Wikileaks: EU, US could give shipping lines greater bargaining power

Wikileaks: EU, US could give shipping lines greater bargaining power

WASHINGTON — The U.S. and European Union are in talks over a new trade deal that could give shipping lines greater bargaining power over port services and give multimodal operators priority to tap inland freight connections, according to documents shared Wednesday by Wikileaks.

The whistleblower website announced it had unearthed a trove of secret documents that shed light on closed-door trade negotiations between the U.S. and bevy of World Trade Organization countries. What is now being called the “largest leak of secret trade negotiations in history” has proven to be added fodder for those who oppose a number of international trade deals the White House is currently considering, as well as new legislation to “fast track” those deals through Congress.

The 17 different documents released by Wikileaks detail the behind-the-scenes negotiations for a global trade deal known as the Trade in Services Agreement. The agreement between the U.S., EU and over 20 WTO members would ease restrictions on the worldwide trade of services such as banking, healthcare and transport — services which now make up nearly 80 percent of U.S. and EU economies.

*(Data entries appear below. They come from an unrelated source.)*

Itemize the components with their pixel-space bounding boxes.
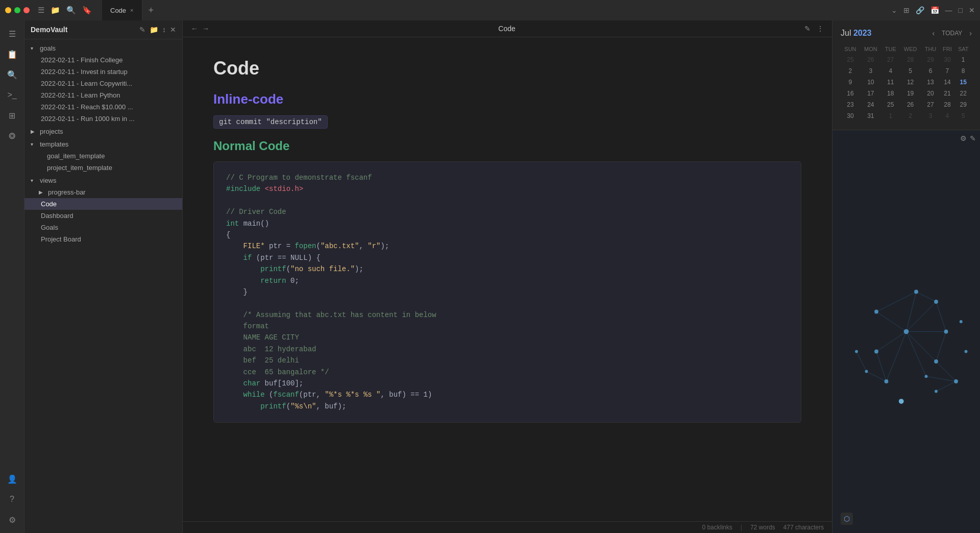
minimize-button[interactable]	[5, 7, 11, 13]
cal-day-0-1[interactable]: 26	[860, 54, 881, 65]
grid-icon[interactable]: ⊞	[3, 106, 21, 125]
cal-day-2-1[interactable]: 10	[860, 77, 881, 88]
cal-day-4-4[interactable]: 27	[921, 99, 940, 110]
cal-day-4-1[interactable]: 24	[860, 99, 881, 110]
files-icon[interactable]: 📋	[3, 45, 21, 63]
link-icon[interactable]: 🔗	[916, 6, 924, 14]
file-project-board[interactable]: Project Board	[24, 233, 182, 245]
file-finish-college[interactable]: 2022-02-11 - Finish College	[24, 54, 182, 66]
cal-day-5-0[interactable]: 30	[841, 110, 860, 122]
nav-forward-button[interactable]: →	[202, 25, 209, 33]
file-dashboard[interactable]: Dashboard	[24, 210, 182, 222]
calendar-prev-button[interactable]: ‹	[932, 29, 935, 37]
settings-icon[interactable]: ⚙	[3, 511, 21, 529]
file-project-template[interactable]: project_item_template	[24, 162, 182, 174]
cal-day-3-1[interactable]: 17	[860, 88, 881, 99]
file-run-1000km[interactable]: 2022-02-11 - Run 1000 km in ...	[24, 113, 182, 125]
cal-day-1-1[interactable]: 3	[860, 65, 881, 77]
more-options-icon[interactable]: ⋮	[817, 25, 824, 33]
cal-day-3-3[interactable]: 19	[900, 88, 921, 99]
cal-day-2-4[interactable]: 13	[921, 77, 940, 88]
community-icon[interactable]: ❂	[3, 127, 21, 145]
cal-day-1-4[interactable]: 6	[921, 65, 940, 77]
calendar-today-button[interactable]: TODAY	[939, 29, 965, 38]
terminal-icon[interactable]: >_	[3, 86, 21, 104]
help-icon[interactable]: ?	[3, 490, 21, 508]
file-code[interactable]: Code	[24, 198, 182, 210]
progress-bar-folder[interactable]: ▶ progress-bar	[24, 186, 182, 198]
new-folder-icon[interactable]: 📁	[150, 26, 158, 34]
edit-icon[interactable]: ✎	[804, 25, 811, 33]
cal-day-1-2[interactable]: 4	[881, 65, 900, 77]
cal-day-4-0[interactable]: 23	[841, 99, 860, 110]
cal-day-5-5[interactable]: 4	[940, 110, 954, 122]
calendar-icon[interactable]: 📅	[930, 6, 939, 14]
sort-icon[interactable]: ↕	[162, 26, 166, 34]
file-reach-10k[interactable]: 2022-02-11 - Reach $10.000 ...	[24, 101, 182, 113]
cal-day-5-6[interactable]: 5	[954, 110, 972, 122]
cal-day-2-3[interactable]: 12	[900, 77, 921, 88]
cal-day-0-4[interactable]: 29	[921, 54, 940, 65]
cal-day-2-0[interactable]: 9	[841, 77, 860, 88]
file-learn-python[interactable]: 2022-02-11 - Learn Python	[24, 89, 182, 101]
maximize-button[interactable]	[14, 7, 20, 13]
sidebar-icon[interactable]: ☰	[3, 25, 21, 43]
templates-folder[interactable]: ▾ templates	[24, 138, 182, 150]
views-folder[interactable]: ▾ views	[24, 175, 182, 186]
folder-icon[interactable]: 📁	[51, 6, 60, 15]
bookmark-icon[interactable]: 🔖	[82, 6, 92, 15]
graph-node-button[interactable]: ⬡	[841, 513, 853, 525]
cal-day-4-6[interactable]: 29	[954, 99, 972, 110]
goals-label: goals	[40, 44, 56, 52]
person-icon[interactable]: 👤	[3, 470, 21, 488]
nav-back-button[interactable]: ←	[191, 25, 198, 33]
file-invest-startup[interactable]: 2022-02-11 - Invest in startup	[24, 66, 182, 78]
sidebar-toggle-icon[interactable]: ☰	[38, 6, 44, 15]
cal-day-1-0[interactable]: 2	[841, 65, 860, 77]
cal-day-2-5[interactable]: 14	[940, 77, 954, 88]
cal-day-2-2[interactable]: 11	[881, 77, 900, 88]
projects-folder[interactable]: ▶ projects	[24, 126, 182, 137]
dropdown-icon[interactable]: ⌄	[891, 6, 897, 14]
close-button[interactable]	[23, 7, 30, 13]
graph-edit-button[interactable]: ✎	[970, 134, 976, 142]
cal-day-3-2[interactable]: 18	[881, 88, 900, 99]
goals-folder[interactable]: ▾ goals	[24, 42, 182, 54]
cal-day-3-0[interactable]: 16	[841, 88, 860, 99]
cal-day-4-5[interactable]: 28	[940, 99, 954, 110]
cal-day-3-4[interactable]: 20	[921, 88, 940, 99]
cal-day-5-4[interactable]: 3	[921, 110, 940, 122]
search-icon[interactable]: 🔍	[66, 6, 76, 15]
window-close-icon[interactable]: ✕	[969, 6, 975, 14]
cal-day-4-3[interactable]: 26	[900, 99, 921, 110]
graph-settings-button[interactable]: ⚙	[960, 134, 967, 142]
window-restore-icon[interactable]: □	[959, 6, 963, 14]
cal-day-0-3[interactable]: 28	[900, 54, 921, 65]
close-sidebar-icon[interactable]: ✕	[170, 26, 176, 34]
cal-day-0-6[interactable]: 1	[954, 54, 972, 65]
split-view-icon[interactable]: ⊞	[903, 6, 910, 14]
window-minimize-icon[interactable]: —	[945, 6, 952, 14]
search-bar-icon[interactable]: 🔍	[3, 65, 21, 84]
cal-day-5-1[interactable]: 31	[860, 110, 881, 122]
new-tab-button[interactable]: +	[142, 5, 160, 16]
cal-day-1-5[interactable]: 7	[940, 65, 954, 77]
calendar-next-button[interactable]: ›	[969, 29, 972, 37]
cal-day-1-3[interactable]: 5	[900, 65, 921, 77]
cal-day-1-6[interactable]: 8	[954, 65, 972, 77]
cal-day-0-0[interactable]: 25	[841, 54, 860, 65]
cal-day-3-6[interactable]: 22	[954, 88, 972, 99]
file-goal-template[interactable]: goal_item_template	[24, 150, 182, 162]
cal-day-4-2[interactable]: 25	[881, 99, 900, 110]
cal-day-3-5[interactable]: 21	[940, 88, 954, 99]
file-learn-copy[interactable]: 2022-02-11 - Learn Copywriti...	[24, 78, 182, 89]
tab-code[interactable]: Code ×	[102, 0, 142, 20]
cal-day-0-2[interactable]: 27	[881, 54, 900, 65]
cal-day-0-5[interactable]: 30	[940, 54, 954, 65]
cal-day-5-3[interactable]: 2	[900, 110, 921, 122]
cal-day-5-2[interactable]: 1	[881, 110, 900, 122]
cal-day-2-6[interactable]: 15	[954, 77, 972, 88]
new-note-icon[interactable]: ✎	[139, 26, 145, 34]
file-goals[interactable]: Goals	[24, 222, 182, 233]
tab-code-close[interactable]: ×	[130, 7, 133, 13]
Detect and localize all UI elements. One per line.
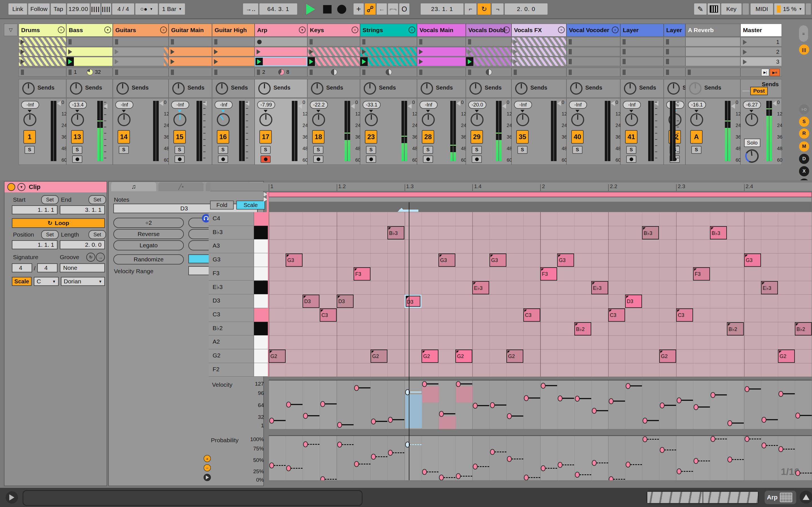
midi-note[interactable]: B♭2	[727, 322, 744, 335]
clip-stop-row-cell[interactable]	[417, 68, 466, 76]
clip-launch-button[interactable]	[417, 57, 424, 66]
track-activator-button[interactable]: 17	[259, 130, 272, 144]
midi-note[interactable]: G3	[286, 253, 303, 267]
pan-knob[interactable]	[117, 113, 131, 126]
clip-slot[interactable]	[360, 57, 417, 66]
track-activator-button[interactable]: 18	[312, 130, 324, 144]
volume-field[interactable]: -13.4	[69, 101, 87, 109]
clip-stop-row-cell[interactable]	[360, 68, 417, 76]
velocity-marker[interactable]	[388, 417, 393, 423]
tempo-field[interactable]: 129.00	[67, 3, 90, 15]
track-header[interactable]: Vocal Vocoder≡	[566, 24, 620, 37]
set-start-button[interactable]: Set	[41, 195, 59, 204]
solo-button[interactable]: S	[366, 146, 376, 154]
follow-button[interactable]: Follow	[28, 3, 50, 15]
volume-field[interactable]: -Inf	[569, 101, 587, 109]
clip-launch-button[interactable]	[360, 57, 368, 66]
solo-button[interactable]: S	[260, 146, 271, 154]
track-header[interactable]: Vocals FX≡	[511, 24, 566, 37]
clip-stop-row-cell[interactable]	[466, 68, 511, 76]
loop-bar[interactable]	[269, 192, 812, 197]
clip-stop-row-cell[interactable]	[18, 68, 66, 76]
beat-ruler[interactable]: 11.21.31.422.22.32.4	[210, 182, 812, 191]
mixer-section-toggle[interactable]: M	[799, 142, 809, 152]
track-header[interactable]: Master	[741, 24, 782, 37]
track-collapse-icon[interactable]: ▼	[299, 26, 306, 33]
draw-mode-button[interactable]: ✎	[694, 3, 707, 15]
clip-launch-button[interactable]	[308, 47, 315, 56]
legato-button[interactable]: Legato	[113, 240, 184, 250]
probability-marker[interactable]	[778, 446, 783, 452]
clip-slot[interactable]	[255, 37, 307, 47]
midi-map-button[interactable]: MIDI	[751, 3, 773, 15]
clip-start-field[interactable]: 1. 1. 1	[12, 205, 57, 214]
probability-marker[interactable]	[609, 476, 613, 480]
velocity-marker[interactable]	[745, 386, 749, 392]
track-menu-icon[interactable]: ≡	[558, 26, 565, 33]
send-a-knob[interactable]	[70, 82, 82, 95]
clip-slot[interactable]	[566, 37, 620, 47]
pan-knob[interactable]	[625, 113, 638, 126]
clip-slot[interactable]	[417, 47, 466, 56]
stop-all-clips-button[interactable]: ▶≡	[770, 69, 780, 76]
pan-knob[interactable]	[217, 113, 230, 126]
pan-knob[interactable]	[422, 113, 435, 126]
velocity-marker[interactable]	[711, 392, 715, 398]
solo-button[interactable]: S	[119, 146, 129, 154]
probability-marker[interactable]	[762, 443, 766, 448]
velocity-marker[interactable]	[269, 418, 274, 424]
track-activator-button[interactable]: 15	[173, 130, 186, 144]
clip-panel-header[interactable]: ▼ Clip	[4, 182, 107, 192]
volume-handle-icon[interactable]	[57, 101, 61, 106]
clip-stop-row-cell[interactable]: ▶|▶≡	[741, 68, 782, 76]
send-a-knob[interactable]	[667, 82, 680, 95]
midi-note[interactable]: G3	[557, 253, 574, 267]
track-collapse-icon[interactable]: ▼	[104, 26, 111, 33]
clip-slot[interactable]	[686, 57, 741, 66]
track-activator-button[interactable]: 40	[571, 130, 583, 144]
clip-slot[interactable]	[466, 37, 511, 47]
midi-note[interactable]: B♭2	[795, 322, 812, 335]
track-header[interactable]: Keys≡	[307, 24, 360, 37]
clip-stop-row-cell[interactable]	[566, 68, 620, 76]
post-toggle[interactable]: Post	[750, 87, 768, 95]
midi-note[interactable]: B♭2	[574, 322, 591, 335]
arm-button[interactable]	[626, 156, 637, 163]
clip-slot[interactable]	[307, 57, 360, 66]
groove-sync-icon[interactable]: ↻	[86, 252, 95, 262]
volume-field[interactable]: -20.0	[468, 101, 486, 109]
scene-launch-icon[interactable]	[743, 40, 747, 45]
velocity-marker[interactable]	[439, 411, 444, 417]
velocity-marker[interactable]	[490, 402, 495, 408]
velocity-marker[interactable]	[286, 402, 291, 407]
volume-handle-icon[interactable]	[203, 101, 207, 106]
groove-commit-icon[interactable]: →	[96, 252, 105, 262]
randomize-amount-slider[interactable]: 104	[188, 255, 258, 263]
clip-stop-row-cell[interactable]: 132	[66, 68, 113, 76]
send-a-knob[interactable]	[22, 82, 35, 95]
clip-launch-button[interactable]	[169, 47, 176, 56]
track-activator-button[interactable]: 16	[217, 130, 229, 144]
midi-note[interactable]: D3	[405, 295, 421, 308]
velocity-marker[interactable]	[507, 413, 512, 419]
send-a-knob[interactable]	[689, 82, 702, 95]
solo-button[interactable]: S	[313, 146, 323, 154]
clip-launch-button[interactable]	[66, 47, 74, 56]
velocity-marker[interactable]	[303, 413, 308, 419]
clip-slot[interactable]	[620, 47, 664, 56]
clip-slot[interactable]	[168, 57, 212, 66]
scrub-area[interactable]	[269, 202, 812, 212]
send-a-knob[interactable]	[364, 82, 376, 95]
midi-note[interactable]: C3	[608, 308, 625, 322]
probability-marker[interactable]	[422, 469, 427, 475]
clip-slot[interactable]	[360, 47, 417, 56]
send-a-knob[interactable]	[570, 82, 582, 95]
volume-field[interactable]: -6.27	[743, 101, 761, 109]
probability-marker[interactable]	[694, 458, 698, 464]
scale-root-select[interactable]: C▼	[34, 277, 59, 286]
track-activator-button[interactable]: 14	[117, 130, 130, 144]
track-activator-button[interactable]: 35	[516, 130, 529, 144]
clip-end-field[interactable]: 3. 1. 1	[60, 205, 105, 214]
clip-slot[interactable]	[18, 57, 66, 66]
volume-field[interactable]: -Inf	[115, 101, 133, 109]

According to the Wikileaks, TISA would take a major step towards deregulating financial industries and could impact almost any law regulating local and domestic maritime and air traffic so long as traded service is involved.

The disclosure has added fuel to the fire of labor unions in the U.S. and elsewhere, who have been resolutely opposed to TISA among of slew of other international trade agreements now under consideration.

The International Transport Workers’ Federation, a confederation of roughly 700 unions in the transportation sector, claim the documents reveal strong support for consolidating power in big transport industry players while casting aside public interest, jobs and a free forum for workers.

According to the federation, the TISA deal now under negotiation will only “enhance the bargaining power of major shipping lines over port services and give global port operators further consolidated power.”

Moreover, it will also “allow multimodal transport operators unfettered access to and rights to supply road, rail or inland waterways transport services, generally public infrastructure — and enable them to fast-track their goods through ports.”

But the documents released this week have far-reaching implications for more than just the TISA deal.

TISA is part of a trio of trade deals currently in the works known as the “T-treaty trinity,” which includes TISA’s better-known cousins the Trans-Pacific Partnership and the Trans-Atlantic Trade and Investment Partnership.

While it is standard procedure for trade deal negotiations to remain confidential, until the deals are ratified at least, all three trade deals have aroused suspicion in countries on either side of the Pacific and Atlantic.

In the U.S., the deals have even isolated President Obama from many in his own party.

In recent months, Democrats have attempted to stonewall the administration's push to renew trade promotion authority legislation which would allow the president to fast track trade deals like TISA, TPP and TTIP through Congress.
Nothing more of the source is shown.